Disseminated Gastrointestinal Kaposi Sarcoma

Busara Songtanin1*, Dauod Arif2 and Kanak Das3

1Texas Tech University Health Sciences Center, Department of Internal Medicine, Lubbock, TX

2Texas Tech University Health Sciences Center, Department of Pathology, Lubbock, TX

3University Medical Center, Department of Gastroenterology, Lubbock, TX

*Corresponding author: Busara Songtanin, Texas Tech University Health Sciences Center, Department of Internal Medicine, Lubbock, TX. E-mail:

Received: November 17, 2022; Accepted: November 28, 2022; Published: December 15, 2022

Citation: Songtanin B, Arif D, Das K. Disseminated Gastrointestinal Kaposi Sarcoma. Clin Image Case Rep J. 2022; 4(12): 281.

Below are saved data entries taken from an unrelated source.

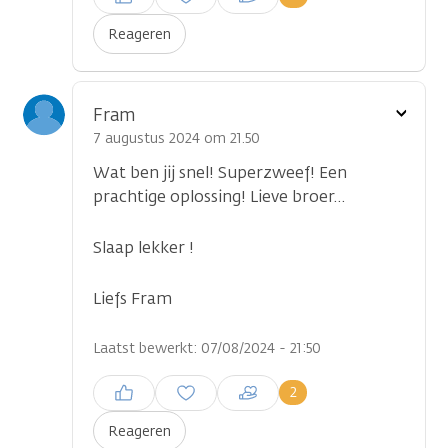
plaatsen
Reageren
Toon
Fram
optie
7 augustus 2024 om 21.50
Wat ben jij snel! Superzweef! Een
prachtige oplossing! Lieve broer…
Slaap lekker !
Liefs Fram
Laatst bewerkt: 07/08/2024 - 21:50
Inloggen om een reactie te
2
plaatsen
Reageren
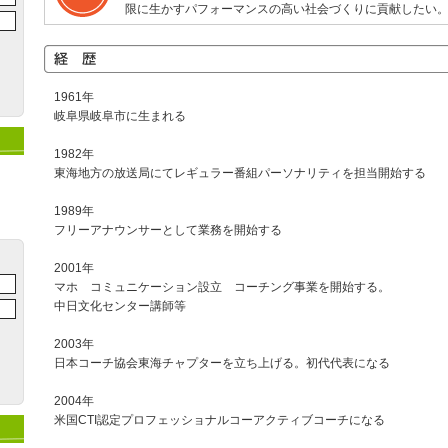
限に生かすパフォーマンスの高い社会づくりに貢献したい
1961年
岐阜県岐阜市に生まれる
1982年
東海地方の放送局にてレギュラー番組パーソナリティを担当開始する
1989年
フリーアナウンサーとして業務を開始する
2001年
マホ コミュニケーション設立 コーチング事業を開始する。
中日文化センター講師等
2003年
日本コーチ協会東海チャプターを立ち上げる。初代代表になる
2004年
米国CTI認定プロフェッショナルコーアクティブコーチになる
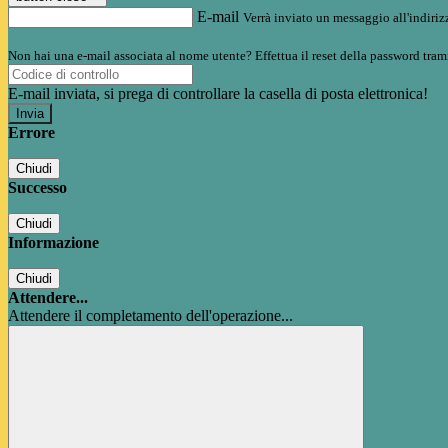
E-mail
Verrà inviato un messaggio all'indirizz
Non hai una e-mail associata al nome utente? Effettua il reset della password tram
E-mail inviata, si prega di controllare la casella di posta elettronica!
Errore
Chiudi
Successo
Chiudi
Informazione
Chiudi
Attendere...
Attendere il completamento dell'operazione...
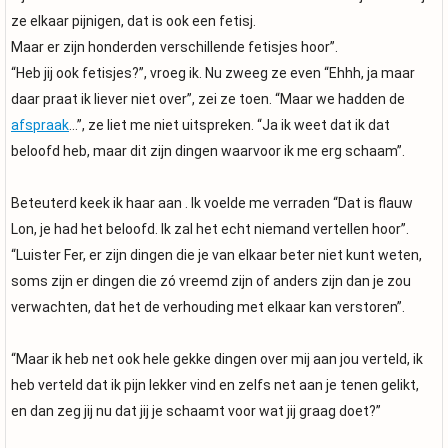
ze elkaar pijnigen, dat is ook een fetisj.
Maar er zijn honderden verschillende fetisjes hoor”.
“Heb jij ook fetisjes?”, vroeg ik. Nu zweeg ze even “Ehhh, ja maar
daar praat ik liever niet over”, zei ze toen. “Maar we hadden de
afspraak
…”, ze liet me niet uitspreken. “Ja ik weet dat ik dat
beloofd heb, maar dit zijn dingen waarvoor ik me erg schaam”.
Beteuterd keek ik haar aan . Ik voelde me verraden “Dat is flauw
Lon, je had het beloofd. Ik zal het echt niemand vertellen hoor”.
“Luister Fer, er zijn dingen die je van elkaar beter niet kunt weten,
soms zijn er dingen die zó vreemd zijn of anders zijn dan je zou
verwachten, dat het de verhouding met elkaar kan verstoren”.
“Maar ik heb net ook hele gekke dingen over mij aan jou verteld, ik
heb verteld dat ik pijn lekker vind en zelfs net aan je tenen gelikt,
en dan zeg jij nu dat jij je schaamt voor wat jij graag doet?”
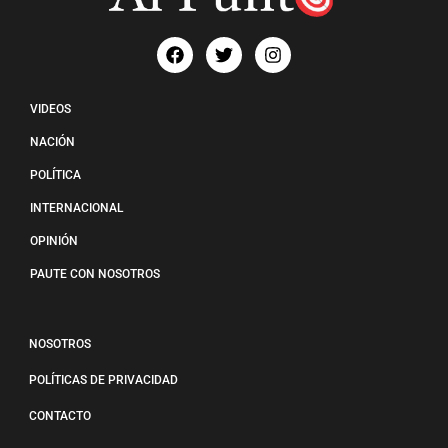
VIDEOS
NACIÓN
POLÍTICA
INTERNACIONAL
OPINIÓN
PAUTE CON NOSOTROS
NOSOTROS
POLÍTICAS DE PRIVACIDAD
CONTACTO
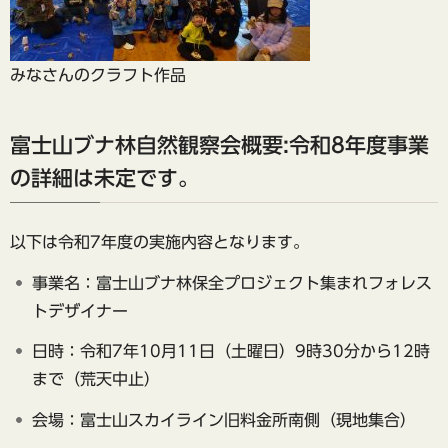
みなさんのクラフト作品
富士山ブナ林自然観察会概要:令和8年度事業
の詳細は未定です。
以下は令和7年度の実施内容となります。
事業名：富士山ブナ林保全プロジェクト集まれフォレス
トデザイナー
日時：令和7年10月11日（土曜日）9時30分から12時
まで（荒天中止）
会場：富士山スカイライン旧料金所南側（現地集合）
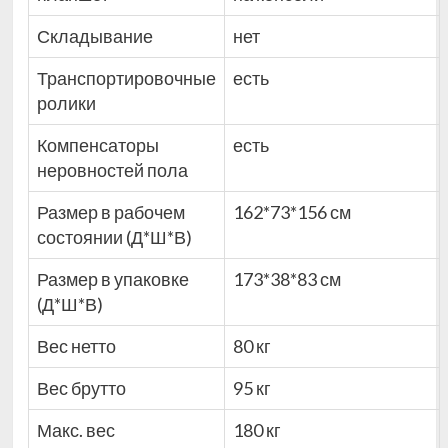
Складывание
нет
Транспортировочные
есть
ролики
Компенсаторы
есть
неровностей пола
Размер в рабочем
162*73*156 см
состоянии (Д*Ш*В)
Размер в упаковке
173*38*83 см
(Д*Ш*В)
Вес нетто
80 кг
Вес брутто
95 кг
Макс. вес
180 кг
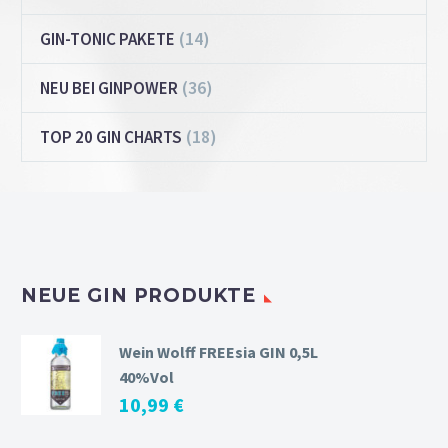
(14)
GIN-TONIC PAKETE
(36)
NEU BEI GINPOWER
(18)
TOP 20 GIN CHARTS
NEUE GIN PRODUKTE
Wein Wolff FREEsia GIN 0,5L
40%Vol
10,99
€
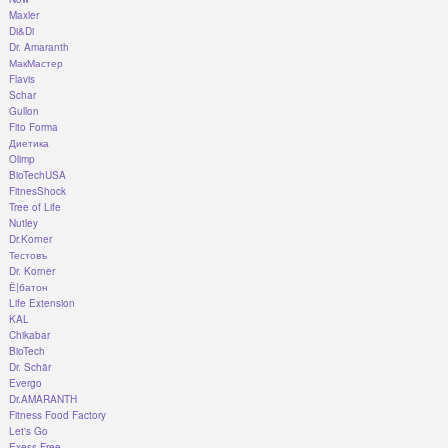
Maxler
Di&Di
Dr. Amaranth
МакМастер
Flavis
Schar
Gullon
Fito Forma
Диетика
Olimp
BioTechUSA
FitnesShock
Tree of Life
Nutley
Dr.Korner
Тестовъ
Dr. Korner
Ё|батон
Life Extension
KAL
Chikabar
BioTech
Dr. Schär
Evergo
Dr.AMARANTH
Fitness Food Factory
Let's Go
Exess Free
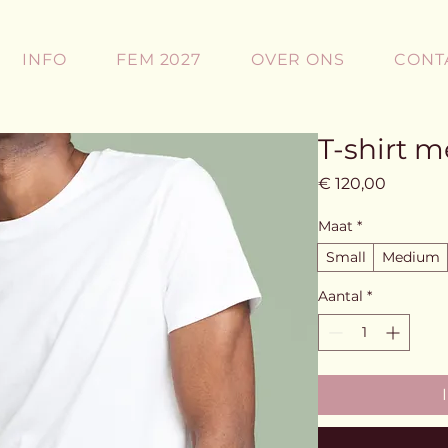
INFO
FEM 2027
OVER ONS
CONT
T-shirt m
Prijs
€ 120,00
Maat
*
Small
Medium
Aantal
*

Disseminated Gastrointestinal Kaposi Sarcoma

A 25-year-old man presented to the emergency department with hematochezia. He denied abdominal pain, nausea, and vomiting. He had a history of HIV diagnosed 7 years ago but had been lost to follow up. Physical examination revealed multiple, violaceous nodules on his skin and palate. There was a mass in his anal canal which bled on contact. Laboratory results revealed a hemoglobin of 6.4 g/dL and CD4 count of 40 cells/mm3

Esophagogastroduodenoscopy revealed several violaceous nodular lesions on the soft and hard palate and in the mid esophagus and a 15mm highly vascularized polypoid lesion at gastric antrum (Figure 1). Colonoscopy revealed numerous nodular, hemorrhagic, erythematous masses, in a circumferential distribution which blocked the rectum (Figure 2). Histopathology of the anorectal lesion revealed a spindle cell neoplasm positive for CD31 and human herpes virus 8 on immunohistochemical staining consistent with Kaposi sarcoma (Figure 3 and 4). The patient was not started on anti-retroviral therapy due to concern of immune reconstitution inflammatory syndrome; he subsequently died with multiorgan failure. Even though the incidence of Kaposi sarcoma has decreased with the current treatment for HIV, Kaposi sarcoma should be included in differential diagnosis of nodules in the gastrointestinal tract in these patients [1].